The researchers also explored tumor immunophenotype differences in a smaller group of 16 patients with adequate pre- and post-treatment samples. They used a machine learning-based computational pathology platform, PathML, to assess tumor-infiltrating lymphocytes (TILs) and found TILs decreased significantly after immunotherapy treatment. Other immune markers, such as CD3e-positive T cells, CD8a-positive T cells, and PD-1-positive cells, also decreased in the post-immunotherapy samples compared to pre-treatment samples.
The researchers further examined HLA class I expression, biomarkers correlated with improved outcomes to immunotherapy, and B2M expression using IHC across the matched samples. They found a decrease in HLA class I expression in the post-immunotherapy samples compared to pre-treatment samples. In the control groups, by contrast, there was a slight increase in HLA class I expression in both the chemo and targeted therapy groups. Of patients who had acquired B2M mutations, half also had abolished B2M expression according to IHC analysis, which has been associated with primary resistance to immunotherapy.
"If B2M is mutated, the tumor likely isn't presenting itself to the body's immune system anymore, and it may be a way of evading or hiding from the immune system," Awad explained. "Similarly, other samples had decreased HLA class I expression or down regulation of HLA class I, suggesting that the tumors may have developed or evolved ways of evading immune detection or surveillance."
The loss of HLA class I expression is also a potentially targetable biomarker in these patients. Previous research has shown that certain treatments, including certain chemotherapies and HDAC or DNMT inhibitors, can restore HLA expression.

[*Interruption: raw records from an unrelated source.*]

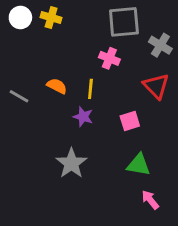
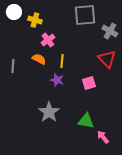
yellow cross: (51, 17) -> (35, 20), moved
pink cross: (109, 58) -> (48, 40), moved, turned 32
gray line: (19, 96) -> (13, 66), turned 64
green triangle: (139, 165) -> (86, 121), moved

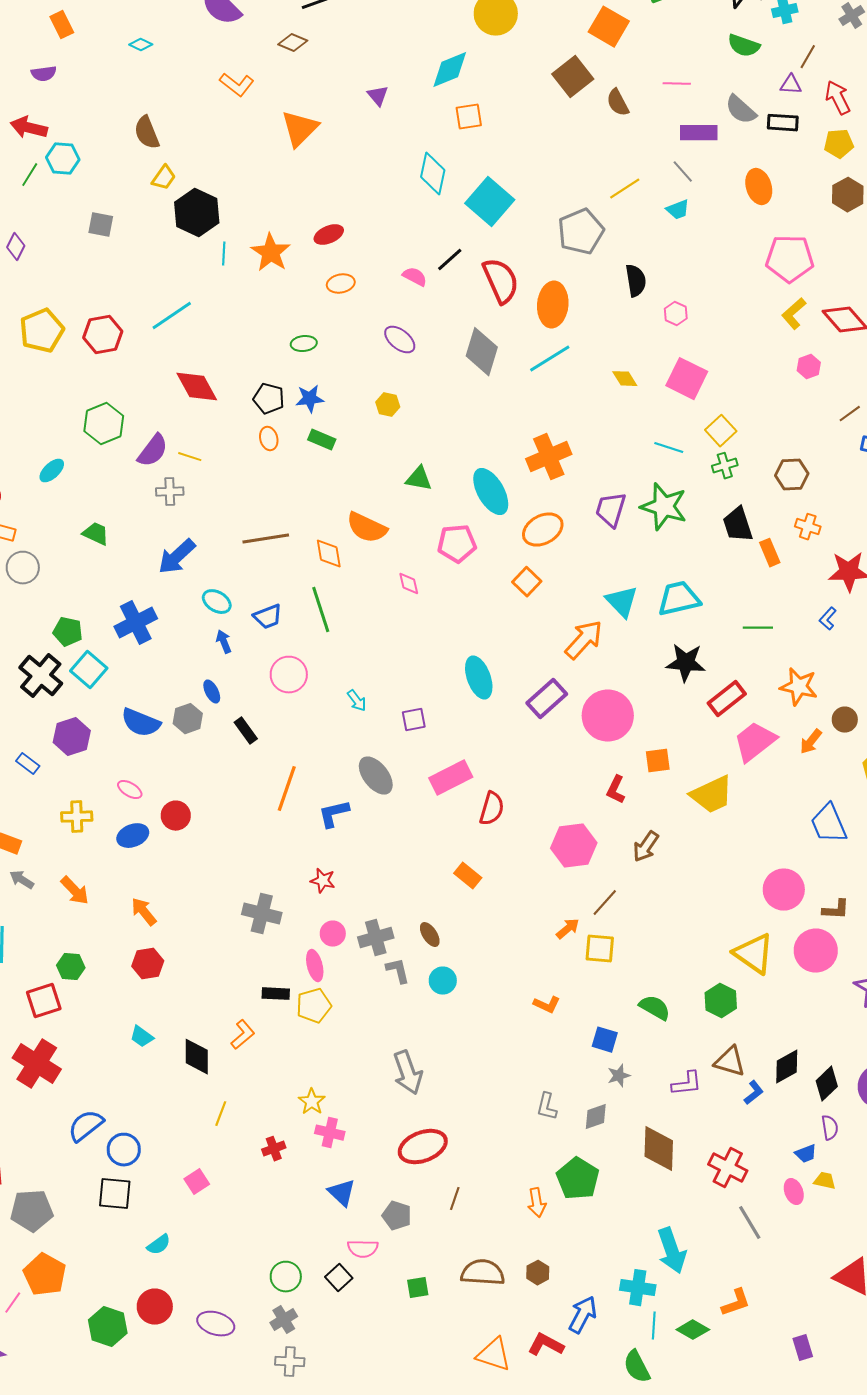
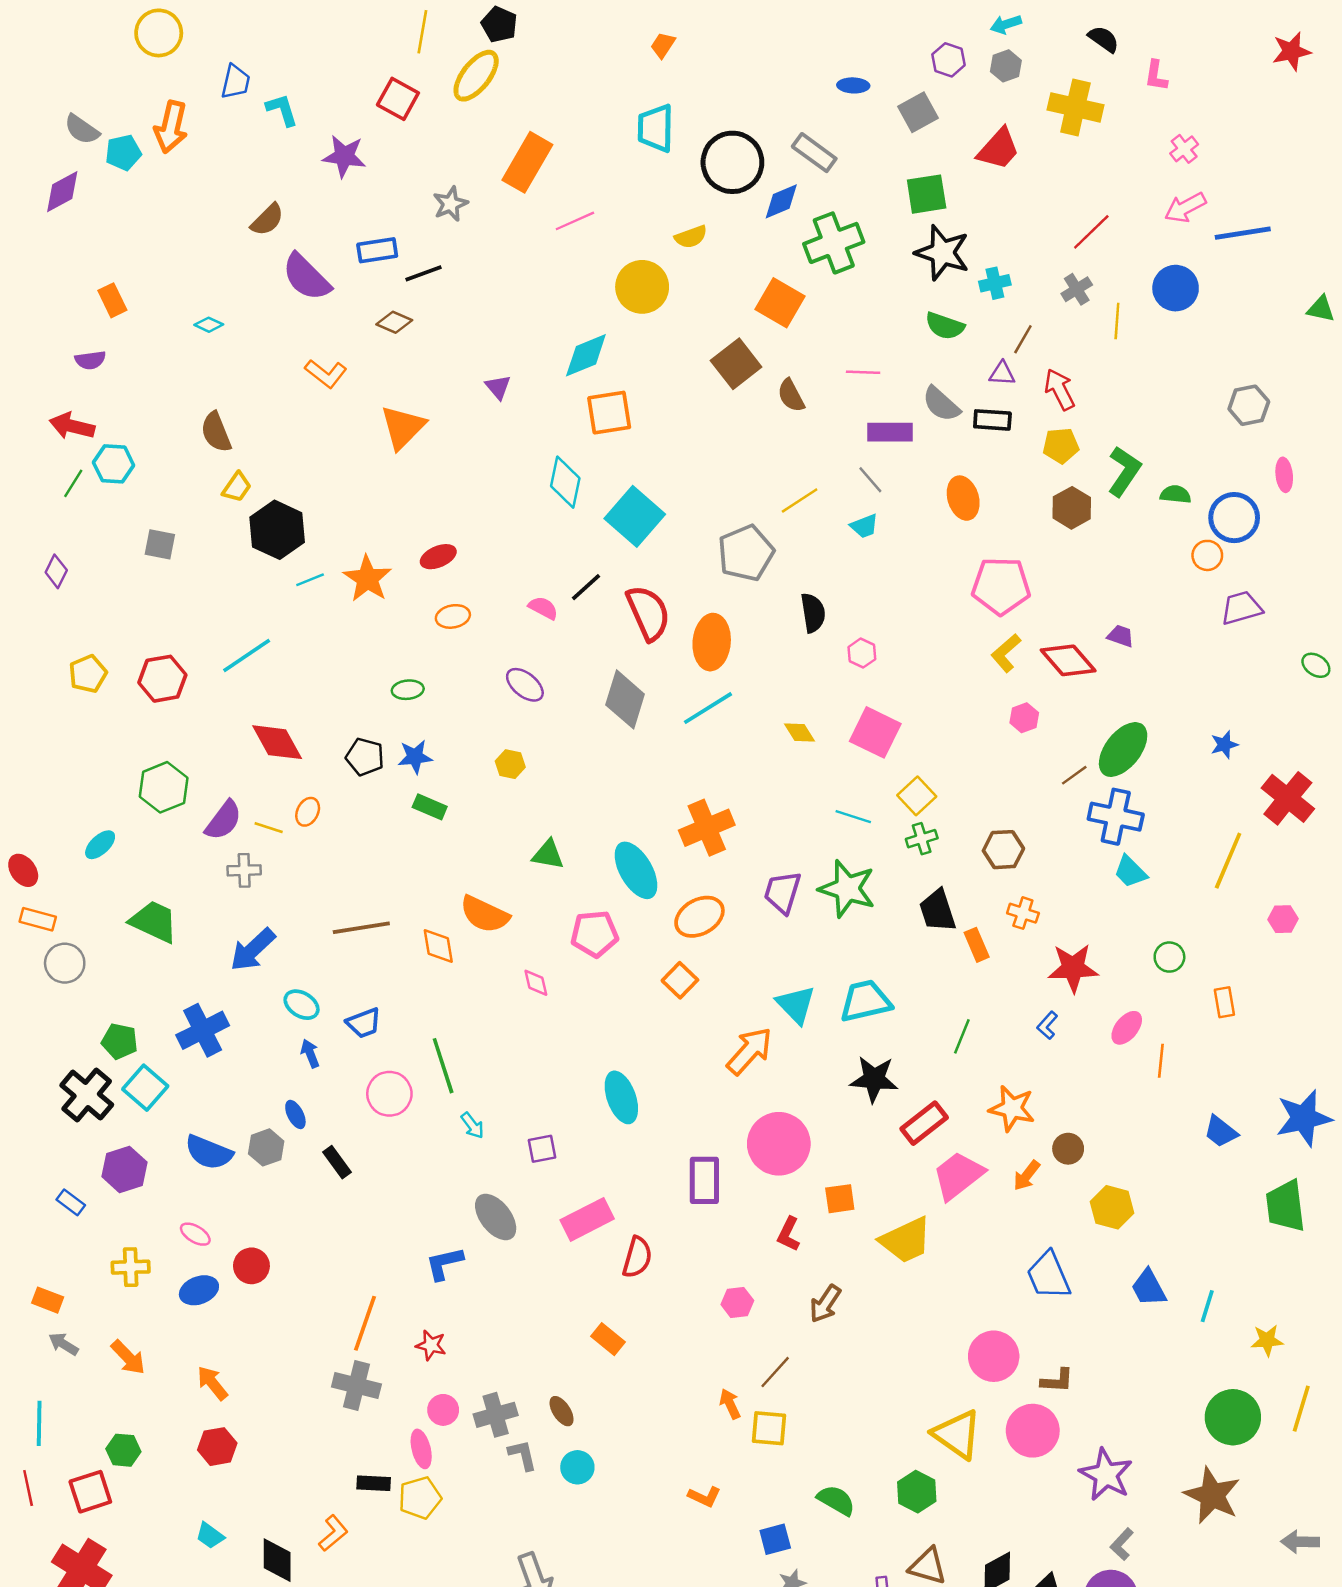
orange square: (469, 117) -> (609, 413), size x1.4
cyan line: (224, 254) -> (310, 580), turned 65
yellow pentagon: (42, 331) -> (88, 674), size x0.7
orange ellipse: (269, 439) -> (308, 812), moved, turned 40
green trapezoid: (96, 534) -> (154, 922), size x1.5
green line: (321, 610) -> (443, 1066), moved
green line: (758, 628) -> (962, 1036), turned -68
purple rectangle: (547, 699) -> (704, 1180), moved, turned -48
orange line: (287, 789) -> (365, 1323), moved
pink hexagon: (574, 846) -> (737, 1302), size x0.6
orange arrow: (568, 929) -> (730, 1404), turned -75
blue square: (605, 1040) -> (775, 1539), turned -32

The researchers noted that the potential targetable biomarkers identified in this research need to be explored further before implementing any change in the clinic. But Awad added that understanding these acquired resistance mutations may help guide more precise treatment strategies after immunotherapy.
"Right now, we have a lot of clinical trials open for patients who have been on a prior immunotherapy or prior PD-1 inhibitor, but a lot of those trials are biomarker unselected, meaning they're just enrolling all comers," Awad said. "If we understood why some patients were resistant to immunotherapy, maybe we could steer one group to a trial [using these biomarkers] and another group to a different trial that might be more appropriate for their cancer's biology. The goal is to try to understand the biology of resistance more fully, to see if we can either prevent or delay resistance from happening, or if it does develop, how could we overcome resistance to therapy?"